Speaking by phone from his home in Princeton, N.J., Hedges says consumerist ideology has blinded Americans to reality.
“Our manufacturing base has been destroyed. Tens of millions of Americans live in real or near poverty. Our infrastructure is collapsing,” he says. “We have massive deficits that we can never repay. ... And we have a permanent war economy” that eats up “half our discretionary spending.”
How do we react to all this? We shop, watch TV, shop some more, watch a bit more TV.
And, for the most part, we love it.
We are the 30 million deliriously upbeat Americans glued to the set each week for “American Idol.” (And we dream that someday, we, too, will be international stars.) We are the millions who devour magazines and TV specials that make us think we have intimate relationships with Cameron Diaz, or Robert Pattinson, or (heaven forbid!) Amy Winehouse.
We think we are happy, Hedges argues, because we think consumer culture — and the corporate power that underlies it — empowers us.

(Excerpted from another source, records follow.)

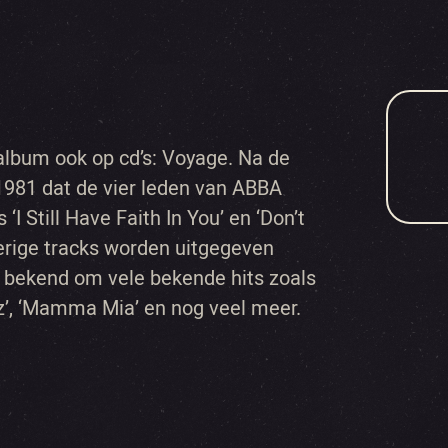
album ook op cd’s: Voyage. Na de
1981 dat de vier leden van ABBA
I Still Have Faith In You’ en ‘Don’t
erige tracks worden uitgegeven
bekend om vele bekende hits zoals
z’, ‘Mamma Mia’ en nog veel meer.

In reality, it robs us of our moral autonomy.
Hedges says that our consumer conditioning has reduced “the values of thrift, a sense of community and self-sacrifice” to “a need for self-gratification.” Democracy is reduced to the same level as “consumer choice or voting on ‘American Idol.’”
The discrepancy between perception and reality, Hedges argues, has generated a culture of illusions that allow citizens to hide from reality. Infantilized by advertising, the media and celebrity culture, we have become incapable of recognizing — much less fixing — the degradation of our social, political and economic system.

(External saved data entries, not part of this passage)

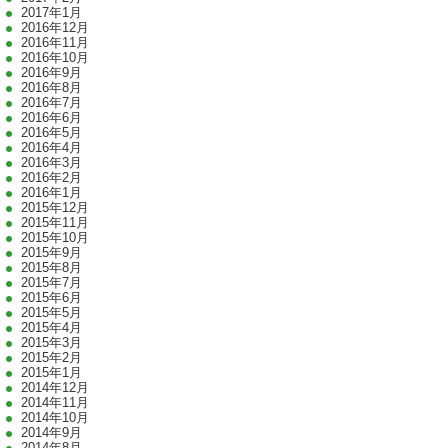
2017年1月
2016年12月
2016年11月
2016年10月
2016年9月
2016年8月
2016年7月
2016年6月
2016年5月
2016年4月
2016年3月
2016年2月
2016年1月
2015年12月
2015年11月
2015年10月
2015年9月
2015年8月
2015年7月
2015年6月
2015年5月
2015年4月
2015年3月
2015年2月
2015年1月
2014年12月
2014年11月
2014年10月
2014年9月
2014年8月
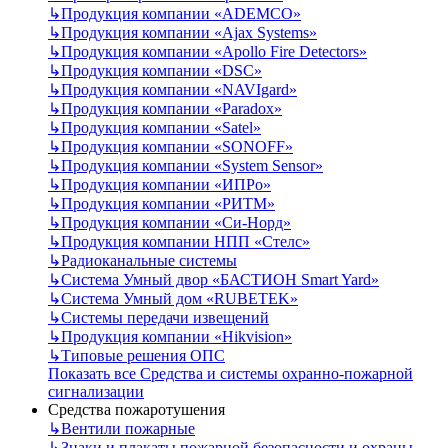
↳
Продукция компании «ADEMCO»
↳
Продукция компании «Ajax Systems»
↳
Продукция компании «Apollo Fire Detectors»
↳
Продукция компании «DSC»
↳
Продукция компании «NAVIgard»
↳
Продукция компании «Paradox»
↳
Продукция компании «Satel»
↳
Продукция компании «SONOFF»
↳
Продукция компании «System Sensor»
↳
Продукция компании «ИПРо»
↳
Продукция компании «РИТМ»
↳
Продукция компании «Си-Норд»
↳
Продукция компании НПП «Стелс»
↳
Радиоканальные системы
↳
Система Умный двор «БАСТИОН Smart Yard»
↳
Система Умный дом «RUBETEK»
↳
Системы передачи извещений
↳
Продукция компании «Hikvision»
↳
Типовые решения ОПС
Показать все Средства и системы охранно-пожарной
сигнализации
Средства пожаротушения
↳
Вентили пожарные
↳
Знаки и плакаты пожарной безопасности и охраны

“We are the most illusioned society on the face of the earth,” Hedges said. “Oprah, the Christian right, self-help gurus, Hollywood tell us that we can have everything we want. And it’s an illusion.”

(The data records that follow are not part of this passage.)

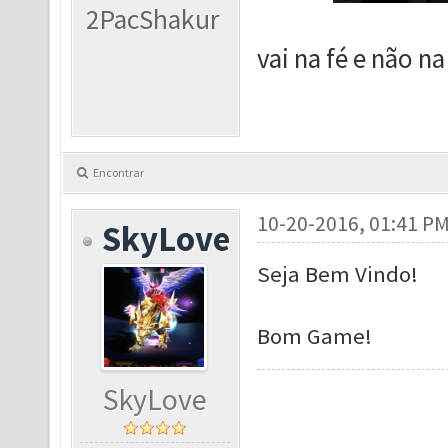
2PacShakur
vai na fé e não na
Encontrar
10-20-2016, 01:41 P
SkyLove
Seja Bem Vindo!
Bom Game!
SkyLove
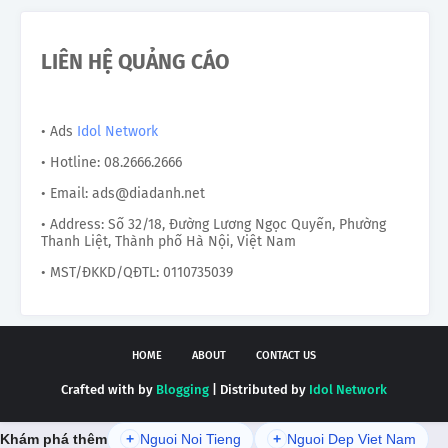
LIÊN HỆ QUẢNG CÁO
• Ads
Idol Network
• Hotline: 08.2666.2666
• Email: ads@diadanh.net
• Address: Số 32/18, Đường Lương Ngọc Quyến, Phường
Thanh Liệt, Thành phố Hà Nội, Việt Nam
• MST/ĐKKD/QĐTL: 0110735039
HOME
ABOUT
CONTACT US
Crafted with by
Blogging
| Distributed by
Idol Network
Khám phá thêm
+
Nguoi Noi Tieng
+
Nguoi Dep Viet Nam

In reality, Hedges writes in his book, we have become “virtually disempowered” by corporate America. As employees, we are little more than disposable commodities, and as consumers we are addicted to goods we don’t need.
Hedges argues that consumerism and celebrity culture have a powerful political function. “The whole fantasy of celebrity culture is not designed simply to entertain,” Hedges says, but to make us politically passive.
Hedges says the move from “managed capitalism” to “unfettered capitalism” over the last four to six decades — accomplished with the help of government deregulation — has refashioned America as a “corporate state run by and on behalf of corporations rather than citizens.” When corporate needs trump those of citizens, Hedges said, the poor and the weak don’t stand a chance.
The net result of corporate power, Hedges writes in “Empire,” is that human beings are remade in the corporate image. In a brilliant analysis, Hedges shows how the reality show “Survivor” celebrates character traits we usually associate with the mentally ill.
Hedges quotes contestants who claim they have formed lifelong friendships during the show. Within minutes, the same best friends viciously turn on each other.
“The cult of self dominates our cultural landscape (and) ... has the classic traits of psychopaths: superficial charm, grandiosity, and self-importance; a need for constant stimulations, a penchant for lying, deception, and manipulation; and the inability to feel remorse or guilt.”
As Hedges tells the reader, these are the character traits valued in corporate leaders.
These leaders are “willing to consume human beings and destroy the ecosystem for the higher good of corporate profit,” Hedges said.
He asserts that one of our greatest illusions is that reform is possible without questioning the system itself.
“The structure we have inherited of unfettered capitalism and globalization is accepted as natural law ... as inevitable,” he says. Question its moral or social effects, and the typical response is: “What are you going to do? This is the way things are.” But must they be that way? Hedges asks. Economic systems were made by humans and can be remade.
Hedges says there is a great irony — and hypocrisy — at the heart of the current efforts to bail out failed companies.
“What is so mendacious and pernicious about this is that until these institutions collapsed, all they talked about is the market and unfettered capitalism. And when, because of their own folly, greed, and mismanagement, it collapsed, they are raiding the Treasury.
“We’ve become a socialist nation — but socialism for corporations.”